14. A repetitive process for repetitively executing a first process and a second process using the execution result, wherein the second process comprises a plurality of partial processes that can be executed in parallel. In the first process, the execution result of the second process in one iteration of the iterative process is used in the next iteration of the iterative process and shared by a plurality of processors. A plurality of clusters having local memory for holding programs and data;
A method of executing in a distributed storage parallel computer comprising a network connecting them, comprising: (a) repeating by one of a plurality of processors included in any one of the plurality of clusters. The first process is executed for the first iteration of the process, and (b) one process group is included in the second process, and when the first process is the next iteration, At least a part of a plurality of partial processes for generating data to be used and the first process are included, and the other process group includes a second process.

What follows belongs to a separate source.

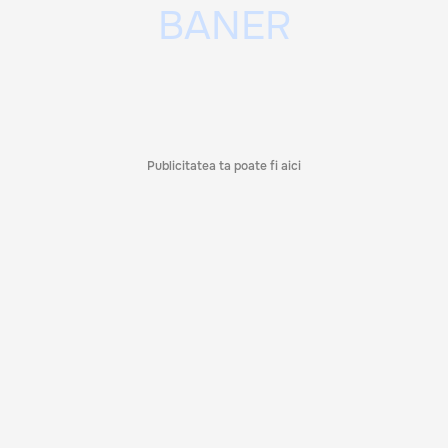
Publicitatea ta poate fi aici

Included in the first process and the second process so as to include a part of a plurality of partial processes other than the plurality of partial processes included in the process. The plurality of the plurality of partial processings are divided into a plurality of processing groups whose number is equal to the number of the plurality of clusters, and (c) one of the plurality of processing groups is divided by each of the plurality of clusters. (C1) The plurality of partial processes and the first partial process are executed in one processing group when executing one processing group by each cluster. When processing and is included,
One partial process group including at least a part of the plurality of partial processes and the first process, and other than the some of the plurality of partial processes included in the second process. Of the plurality of partial processes, the process of the one process group is divided into a plurality of other partial process groups, and the one part of the plurality of partial processes and the first partial process When the processing is not included, among the plurality of partial processings included in the second processing, a plurality of other partial processings each including a part of a plurality of partial processings other than the plurality of partial processings The processing of the one processing group is divided into processing groups, and (c2) a plurality of processors in the cluster divides the processing into the step (c
One of a plurality of partial processing groups obtained by the division according to 1),
When the first processing is included in the one processing group executed in the cluster in parallel with the execution of another partial processing group by another processor in the cluster, (c3) One processor that has executed one partial process group to which one process belongs notifies other clusters of the execution result of the first process. (D) In each cluster, the step (c1 (C) is repeated when the execution of () is completed, and in the repetition, (d1) another processing group different from the processing group executed in step (c) by the cluster among the plurality of processing groups. Repeat step (c) so that
(D2) If the first process is not included in the process group executed by the cluster in step (c), the execution result of the first process notified by another cluster is notified. After confirming, the execution of the other processing group is started, and (d
3) The other processing group executed in the repetition is the second
When the sub-process group belonging to the process is included, the sub-process group is executed for the iterations after the next iteration, and the other process group includes the first process. Sometimes, the parallel execution method of the iterative processing that executes the other processing group so that the first processing is executed for the next iteration of the iteration after the next iteration.